#### Data for analysis:
────────────────────

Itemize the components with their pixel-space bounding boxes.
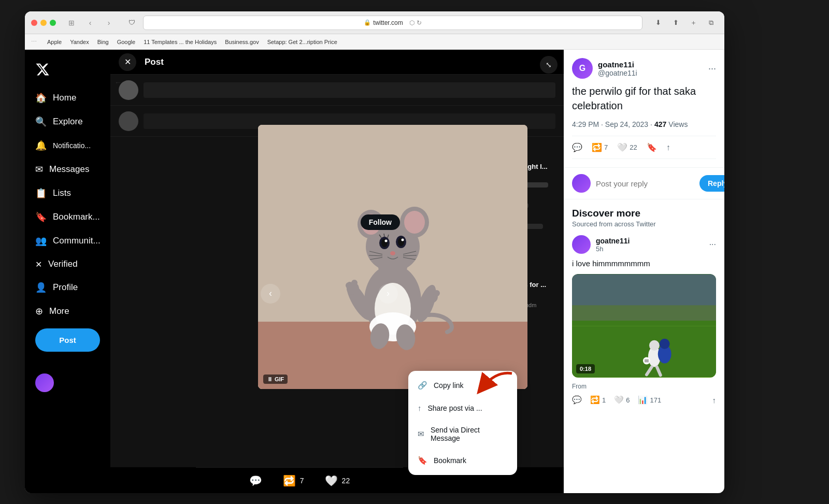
sidebar-item-messages[interactable]: ✉ Messages <box>29 159 106 180</box>
sidebar-item-home[interactable]: 🏠 Home <box>29 87 106 109</box>
context-menu-item-bookmark[interactable]: 🔖 Bookmark <box>408 449 517 472</box>
like-action-icon: 🤍 <box>617 142 627 152</box>
follow-button[interactable]: Follow <box>361 214 400 230</box>
upload-icon[interactable]: ⬆ <box>668 16 683 30</box>
discover-share-btn[interactable]: ↑ <box>712 396 717 405</box>
tweet-author-info: goatne11i @goatne11i <box>598 60 703 77</box>
discover-views-btn[interactable]: 📊 171 <box>638 395 661 405</box>
comment-action-btn[interactable]: 💬 <box>572 142 582 152</box>
retweet-action[interactable]: 🔁 7 <box>283 474 304 487</box>
browser-actions: ⬇ ⬆ ＋ ⧉ <box>651 16 718 30</box>
bookmark-google[interactable]: Google <box>117 39 135 45</box>
gif-label: GIF <box>275 376 284 382</box>
discover-media-thumbnail[interactable]: 0:18 <box>572 274 716 378</box>
tweet-views-count: 427 <box>654 120 666 128</box>
discover-subtitle: Sourced from across Twitter <box>572 220 716 228</box>
discover-tweet-author-info: goatne11i 5h <box>596 237 630 253</box>
nav-forward-icon[interactable]: › <box>102 16 116 30</box>
bookmarks-bar: ⋯ Apple Yandex Bing Google 11 Templates … <box>25 34 724 50</box>
discover-tweet-time: 5h <box>596 245 630 253</box>
discover-like-btn[interactable]: 🤍 6 <box>614 395 630 405</box>
minimize-traffic-light[interactable] <box>40 20 47 26</box>
split-view-icon[interactable]: ⧉ <box>704 16 718 30</box>
new-tab-icon[interactable]: ＋ <box>686 16 701 30</box>
close-button[interactable]: ✕ <box>119 53 136 71</box>
comment-icon: 💬 <box>249 474 262 487</box>
share-action-btn[interactable]: ↑ <box>666 143 670 152</box>
like-action[interactable]: 🤍 22 <box>325 474 350 487</box>
heart-icon: 🤍 <box>325 474 338 487</box>
close-traffic-light[interactable] <box>31 20 37 26</box>
bookmark-templates[interactable]: 11 Templates ... the Holidays <box>144 39 217 45</box>
sidebar-item-profile[interactable]: 👤 Profile <box>29 277 106 298</box>
verified-icon: ✕ <box>35 260 42 269</box>
bookmark-label: Bookmark <box>434 456 466 465</box>
tweet-header-title: Post <box>145 57 164 67</box>
download-icon[interactable]: ⬇ <box>651 16 665 30</box>
discover-section: Discover more Sourced from across Twitte… <box>564 199 724 413</box>
address-bar[interactable]: 🔒 twitter.com ⬡ ↻ <box>143 16 642 30</box>
bottom-action-bar: 💬 🔁 7 🤍 22 <box>196 467 403 493</box>
soccer-svg <box>572 274 716 378</box>
refresh-icon[interactable]: ↻ <box>417 19 422 26</box>
retweet-action-btn[interactable]: 🔁 7 <box>592 142 608 152</box>
sidebar-item-lists[interactable]: 📋 Lists <box>29 182 106 204</box>
discover-comment-icon: 💬 <box>572 395 582 405</box>
discover-more-button[interactable]: ··· <box>709 240 716 249</box>
sidebar-item-verified[interactable]: ✕ Verified <box>29 254 106 275</box>
browser-titlebar: ⊞ ‹ › 🛡 🔒 twitter.com ⬡ ↻ ⬇ ⬆ ＋ ⧉ <box>25 11 724 34</box>
dm-label: Send via Direct Message <box>431 426 508 442</box>
svg-point-26 <box>402 239 404 241</box>
sidebar-toggle-icon[interactable]: ⊞ <box>64 16 79 30</box>
next-media-button[interactable]: › <box>378 284 398 304</box>
svg-rect-46 <box>572 275 716 306</box>
sidebar-item-bookmarks[interactable]: 🔖 Bookmark... <box>29 206 106 228</box>
discover-tweet-avatar <box>572 235 591 254</box>
discover-actions-row: 💬 🔁 1 🤍 6 📊 171 <box>572 395 716 405</box>
bookmark-action-btn[interactable]: 🔖 <box>647 142 657 152</box>
url-text: twitter.com <box>373 19 403 26</box>
reply-input-row: Reply <box>564 168 724 199</box>
profile-icon: 👤 <box>35 282 47 293</box>
sidebar-item-notifications[interactable]: 🔔 Notificatio... <box>29 135 106 156</box>
share-post-icon: ↑ <box>418 404 422 412</box>
gif-container[interactable]: ⏸ GIF <box>258 125 527 389</box>
discover-retweet-btn[interactable]: 🔁 1 <box>590 395 606 405</box>
sidebar-label-lists: Lists <box>53 188 71 198</box>
sidebar-item-explore[interactable]: 🔍 Explore <box>29 111 106 133</box>
tweet-text: the perwilo gif for that saka celebratio… <box>572 84 716 113</box>
bookmark-bing[interactable]: Bing <box>97 39 109 45</box>
svg-point-23 <box>385 240 388 242</box>
bookmark-setapp[interactable]: Setapp: Get 2...ription Price <box>267 39 337 45</box>
more-icon: ⊕ <box>35 306 43 317</box>
tweet-author-name: goatne11i <box>598 60 703 69</box>
discover-comment-btn[interactable]: 💬 <box>572 395 582 405</box>
bookmark-yandex[interactable]: Yandex <box>70 39 89 45</box>
comment-action[interactable]: 💬 <box>249 474 262 487</box>
reply-input-field[interactable] <box>596 179 694 188</box>
svg-point-11 <box>351 280 358 286</box>
expand-button[interactable]: ⤡ <box>540 56 558 74</box>
tweet-view-area: ✕ Post ← ⤡ You might l... <box>110 50 564 493</box>
discover-retweet-count: 1 <box>602 396 606 404</box>
discover-tweet-header: goatne11i 5h ··· <box>572 235 716 254</box>
tweet-more-button[interactable]: ··· <box>708 63 716 74</box>
maximize-traffic-light[interactable] <box>50 20 56 26</box>
reply-button[interactable]: Reply <box>699 175 724 192</box>
gif-badge: ⏸ GIF <box>263 375 288 384</box>
bookmark-apple[interactable]: Apple <box>47 39 62 45</box>
sidebar-item-more[interactable]: ⊕ More <box>29 300 106 322</box>
context-menu-item-dm[interactable]: ✉ Send via Direct Message <box>408 419 517 449</box>
like-count: 22 <box>342 477 350 485</box>
sidebar-item-communities[interactable]: 👥 Communit... <box>29 230 106 252</box>
discover-tweet-card: goatne11i 5h ··· i love himmmmmmmm <box>572 235 716 405</box>
post-button[interactable]: Post <box>35 328 100 352</box>
bookmark-business[interactable]: Business.gov <box>225 39 259 45</box>
svg-point-14 <box>429 289 435 295</box>
nav-back-icon[interactable]: ‹ <box>83 16 97 30</box>
like-action-btn[interactable]: 🤍 22 <box>617 142 637 152</box>
sidebar-user[interactable] <box>29 368 106 397</box>
prev-media-button[interactable]: ‹ <box>261 284 280 304</box>
right-panel: G goatne11i @goatne11i ··· the perwilo g… <box>564 50 724 493</box>
red-arrow-indicator <box>452 368 520 405</box>
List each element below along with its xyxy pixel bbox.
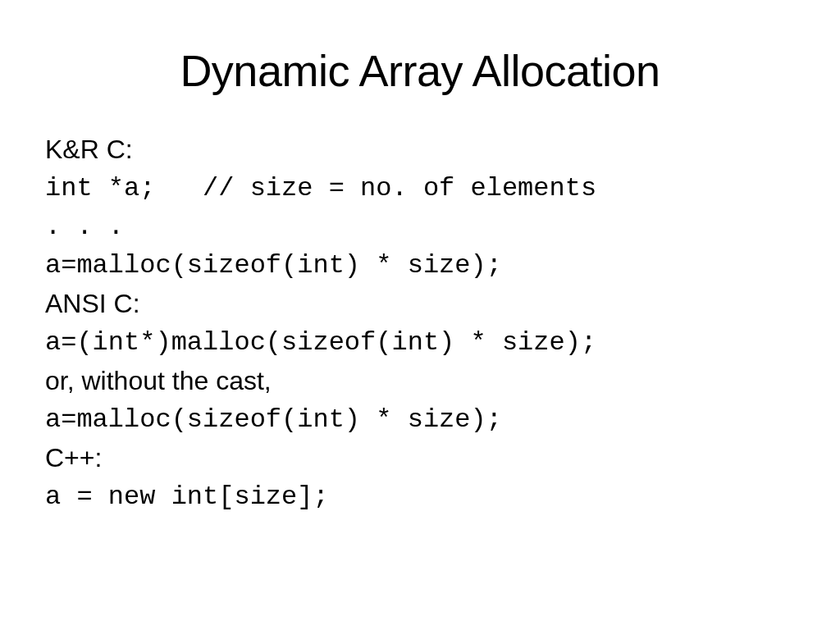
slide-body: K&R C: int *a; // size = no. of elements… [45,130,795,516]
code-line-2: . . . [45,208,795,246]
slide-title: Dynamic Array Allocation [45,45,795,96]
label-ansi-c: ANSI C: [45,285,795,323]
code-line-5: a=malloc(sizeof(int) * size); [45,400,795,439]
code-line-3: a=malloc(sizeof(int) * size); [45,246,795,285]
code-line-4: a=(int*)malloc(sizeof(int) * size); [45,323,795,362]
slide-container: Dynamic Array Allocation K&R C: int *a; … [0,0,840,630]
code-line-1: int *a; // size = no. of elements [45,169,795,208]
label-kr-c: K&R C: [45,130,795,169]
code-line-6: a = new int[size]; [45,477,795,516]
label-cpp: C++: [45,439,795,477]
label-cast: or, without the cast, [45,362,795,400]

────────────────────

#### Description of the task:
Find the string "Lists" in the lines above and count those lines. Give only that count.

#### Response:
2